Ein unbedachter Gesetzentwurf …
Beim Thema Impfen ist in diesem Jahr die irrationale Einstellung von Impfgegnern durch eine ebenso irrationale Kettenreaktion einer Impfpflichtbefürwortung in der Politik beantwortet worden. Nach einem Vorpreschen des Brandenburgischen Landtags und weiteren Impfpflichtforderungen aus der Politik hatte Gesundheitsminister Spahn in der von ihm inzwischen bekannten Schnellfeuermethode – erst Gesetzentwurf, dann Nachdenken – im Mai einen Entwurf für eine Masernimpfpflicht vorgelegt.

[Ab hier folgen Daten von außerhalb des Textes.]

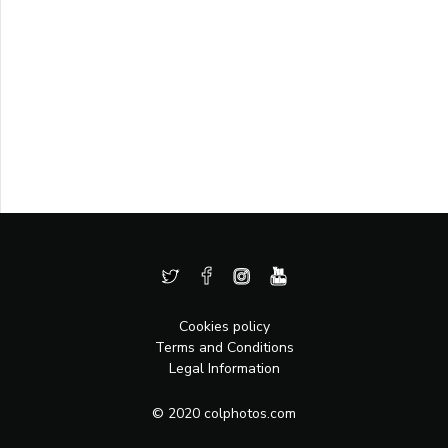
Cookies policy
Terms and Conditions
Legal Information
© 2020 colphotos.com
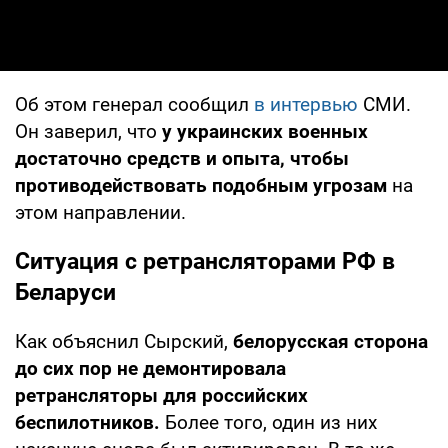
Об этом генерал сообщил
в интервью
СМИ.
Он заверил, что
у украинских военных
достаточно средств и опыта, чтобы
противодействовать подобным угрозам
на
этом направлении.
Ситуация с ретрансляторами РФ в
Беларуси
Как объяснил Сырский,
белорусская сторона
до сих пор не демонтировала
ретрансляторы для российских
беспилотников.
Более того, один из них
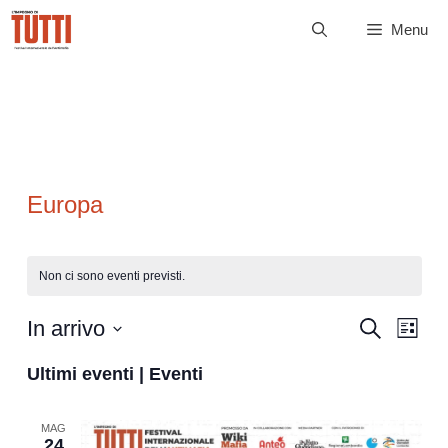
Vai
Menu
al
contenuto
Europa
Non ci sono eventi previsti.
E
E
In arrivo
C
L
e
v
v
i
S
r
e
s
Ultimi eventi | Eventi
c
e
e
t
n
a
l
a
n
t
e
MAG
o
24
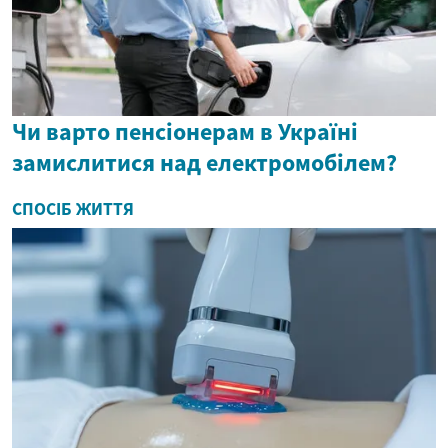
Чи варто пенсіонерам в Україні
замислитися над електромобілем?
СПОСІБ ЖИТТЯ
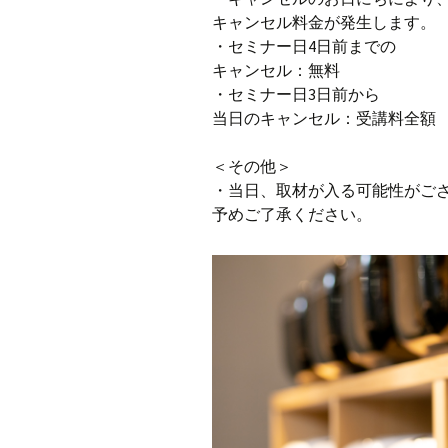
キャンセル料金が発生します。
・セミナー日4日前までの
キャンセル：無料
・セミナー日3日前から
当日のキャンセル：受講料全額
＜その他＞
・当日、取材が入る可能性がご
予めご了承ください。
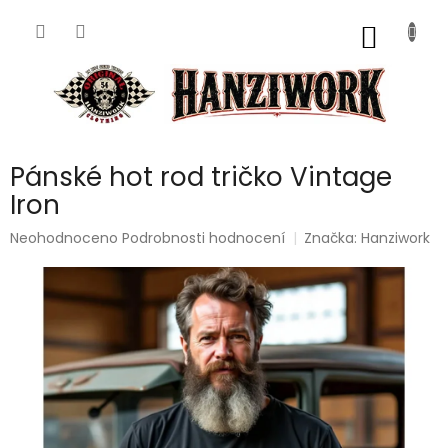
Přejít
na
NÁKUP
obsah
KOŠÍK
Pánské hot rod tričko Vintage
Iron
Průměrné
Neohodnoceno
Podrobnosti hodnocení
Značka:
Hanziwork
hodnocení
produktu
je
0,0
z
5
hvězdiček.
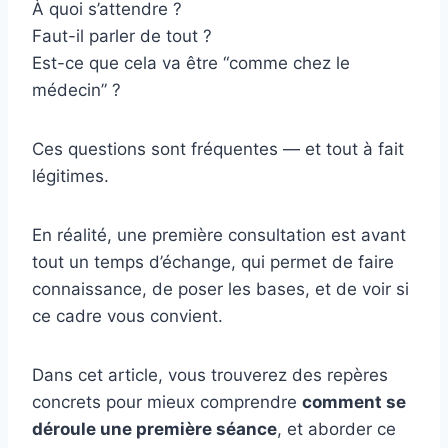
À quoi s’attendre ?
Faut-il parler de tout ?
Est-ce que cela va être “comme chez le
médecin” ?
Ces questions sont fréquentes — et tout à fait
légitimes.
En réalité, une première consultation est avant
tout un temps d’échange, qui permet de faire
connaissance, de poser les bases, et de voir si
ce cadre vous convient.
Dans cet article, vous trouverez des repères
concrets pour mieux comprendre
comment se
déroule une première séance
, et aborder ce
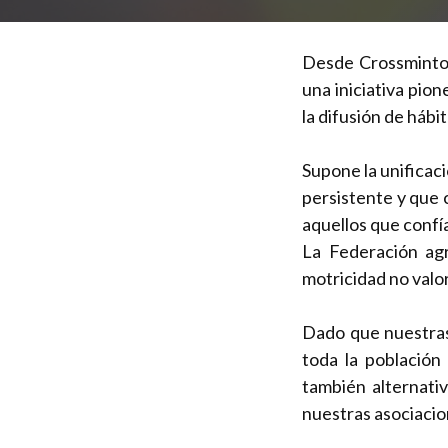
Desde Crossminto
una iniciativa pio
la difusión de hábi
Supone la unificac
persistente y que 
aquellos que confí
La Federación agr
motricidad no valo
Dado que nuestras
toda la población
también alternat
nuestras asociacio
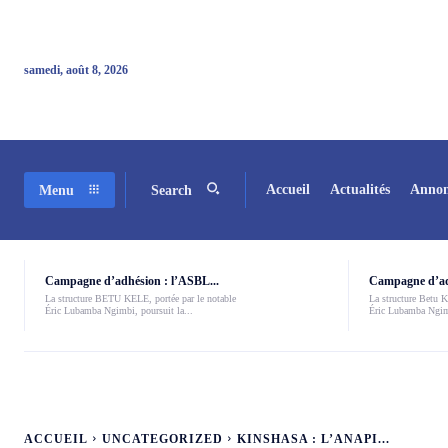
samedi, août 8, 2026
Accueil
Actualités
Annon
Menu
Search
Campagne d’adhésion : l’ASBL...
Campagne d’adh
La structure BETU KELE, portée par le notable
La structure Betu Ke
Éric Lubamba Ngimbi, poursuit la...
Éric Lubamba Ngimb
ACCUEIL
UNCATEGORIZED
KINSHASA : L’ANAPI...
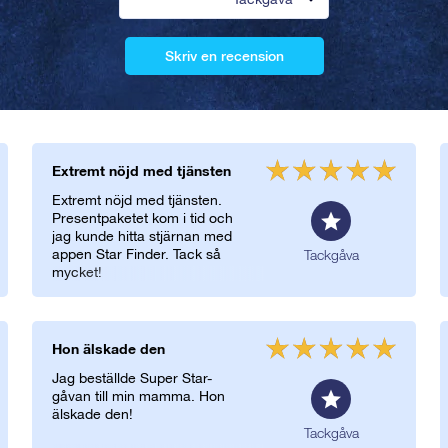
Skriv en recension
Extremt nöjd med tjänsten
Extremt nöjd med tjänsten.
Presentpaketet kom i tid och
jag kunde hitta stjärnan med
appen Star Finder. Tack så
Tackgåva
mycket!
Hon älskade den
Jag beställde Super Star-
gåvan till min mamma. Hon
älskade den!
Tackgåva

Der Entwurf geht von sachlich falschen Voraussetzungen aus. In der Problembeschreibung steht dort: „In Deutschland sind neben Kindern auch Jugendliche und Erwachsene von Masernerkrankungen betroffen. Dies zeigt, dass der eigentlich im Kindesalter vorzunehmende Impfschutz immer mehr vernachlässigt wurde.“ Der Impfschutz im Kindesalter wurde aber nicht „immer mehr vernachlässigt“, er ist im Gegenteil immer besser geworden. Und die Behauptung, die „angestiegenen Fallzahlen sind auf fortschreitende Impfmüdigkeit zurückzuführen“, ist gleich doppelt falsch, der Trend der Fallzahlen ist rückläufig, eine „fortschreitende Impfmüdigkeit“ gibt es nicht.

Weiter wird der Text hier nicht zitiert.